Clay Johnson Davis was born in Gatesville, Texas to John Alford Davis & Annie Pearl (Quicksall) Davis on November 25, 1930. He grew up and went to school and church in the Hay Valley community right outside Gatesville. He then enrolled at Gatesville High School. His family had a farm and a ranch with many crops. Clay, known as Clayboy to his family. He was an outstanding athlete in all sports, especially football where he won a full scholarship to Navarro Junior College. At the end of those two years with 'the barracks bunch' he won a full scholarship to Southwestern University in Georgetown, TX. He married Joan Brown at Live Oak Baptist Church, which was built on land donated by her family. After their honeymoon they returned home, they immediately began helping bring in the cotton crop. He received a draft notice to report for duty with the United States Army. Clay was quickly promoted to Squad Leader where he won several Sharpshooter awards. Just as his squad was preparing for their deployment overseas, they went through their final & most rigorous physical where it was revealed that he was legally blind in his left eye. Instead of being Honorably Discharged though, the Army asked if he would stay on and use the education he had already received to take over & modernize the Base Recreational Facility.

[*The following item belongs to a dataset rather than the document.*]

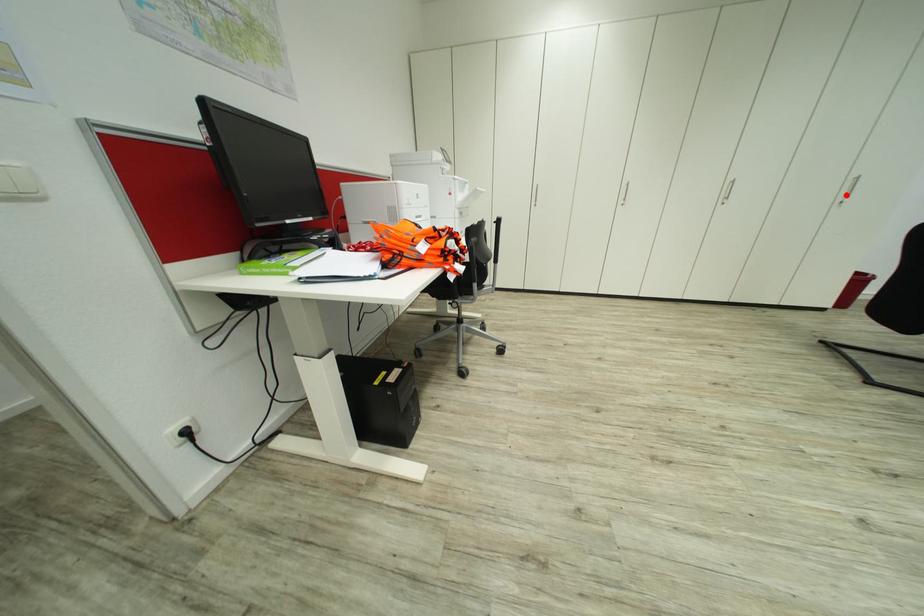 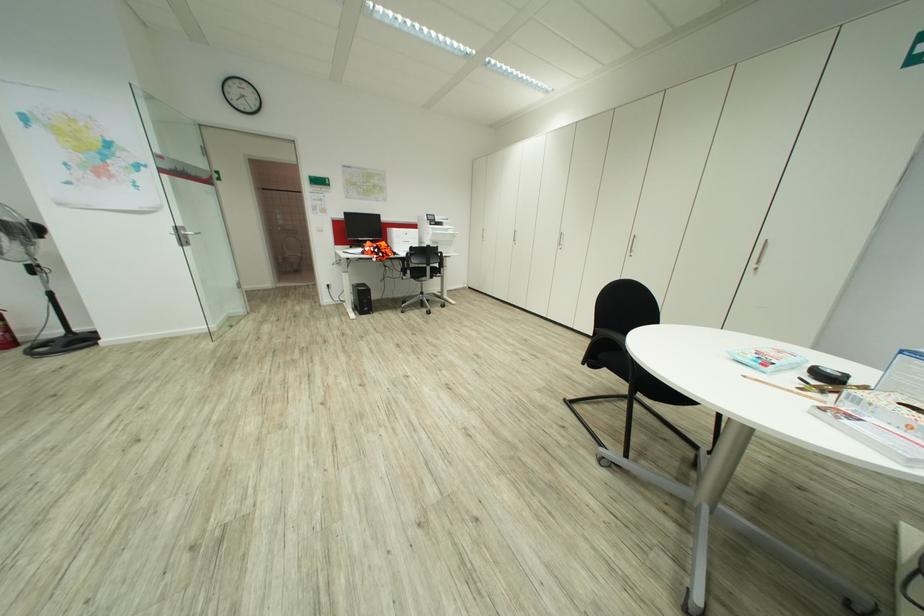 In the second image, find the point that corresponds to the highlighted location in the first image.

(758, 262)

After his time was finished, he attend Baylor University. There, he earned his BS in Education, his MS in Education, his Principal's Certification, & 72 hours toward his PhD in Education. His first job was as assistant principal at South Jr. High School & was moved up to University High School for several years. finished his 38 year career as the elementary school principal at Bruceville-Eddy ISD, while Joan worked as a special education teacher at the women's prison in Gatesville. After he retired, he began sculpting in hardwood, His poetry developed at the same time, working with his youngest daughter, Nancy, to hone in on his voice. This led to public speaking, especially to encourage other cancer survivors. Clay spent countless hours volunteering with The American Red Cross, The American Cancer Society's Relay For Life of Johnson County, & donated time to Camp Fire Tesuya with his granddaughters. He earned the moniker, Man From the Old River Road while trying to prevent the destruction of 400 year old trees, American Indian burial mounds, & the historic Mother Neff State Park. He is responsible for getting the old river road & Mother Neff State Park on the Texas Registry of Historic Places, with the help of Governor Ann Richards, & The National Registry of Historic Places. Friends of Mother Neff State Park was formed by a small group of like minded local historians included several Baylor University Museum staff & directors.

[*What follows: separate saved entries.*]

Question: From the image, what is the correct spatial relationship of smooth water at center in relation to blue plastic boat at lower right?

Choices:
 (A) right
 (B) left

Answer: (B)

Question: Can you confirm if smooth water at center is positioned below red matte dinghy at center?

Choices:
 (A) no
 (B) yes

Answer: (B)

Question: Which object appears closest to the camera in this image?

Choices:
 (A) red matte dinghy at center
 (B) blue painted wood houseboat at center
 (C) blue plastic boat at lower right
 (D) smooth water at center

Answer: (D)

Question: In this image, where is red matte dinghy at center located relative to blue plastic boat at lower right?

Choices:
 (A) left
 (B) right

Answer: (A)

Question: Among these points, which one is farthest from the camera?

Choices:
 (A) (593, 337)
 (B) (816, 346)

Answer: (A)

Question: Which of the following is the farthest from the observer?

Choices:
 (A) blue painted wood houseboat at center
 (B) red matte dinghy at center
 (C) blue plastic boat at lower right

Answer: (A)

The summer of 2009, Joan was called home to be with the Lord after a long battle with her third bout of cancer, & Clay, after surviving his second cancer, enjoyed visits from family & friends, hunting, fishing, & playing dominos in the shop. He is preceded in death by his wife, his parents, his brother, and Curtis Alford Davis & his wife Thelma of Gatesville.

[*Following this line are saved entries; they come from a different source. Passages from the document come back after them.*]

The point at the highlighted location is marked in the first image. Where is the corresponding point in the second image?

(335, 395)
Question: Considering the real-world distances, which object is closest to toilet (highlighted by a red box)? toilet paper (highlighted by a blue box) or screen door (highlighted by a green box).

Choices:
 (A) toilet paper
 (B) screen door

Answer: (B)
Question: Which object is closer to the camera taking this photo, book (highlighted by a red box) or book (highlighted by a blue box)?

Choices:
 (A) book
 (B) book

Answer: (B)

He became quite famous during his lifetime for coining phrases, like: Garden Seed, That Ol' Dog Won't Hunt, It's Gonna Be Too Wet To Plow, & Powder River.
He is survived by 3 children, all Baylor University graduates, 3 grandchildren, Tyler Miller & her husband Rod of McGregor, Tana, who just graduated with her Master's Degree from North Texas State University, & GC, a sophomore at McClennan Community College, & 4 great grandchildren, 1 sister, Mary Ann Graham & husband, Vernon, of Denton, Texas & multiple cousins, nephews, & nieces.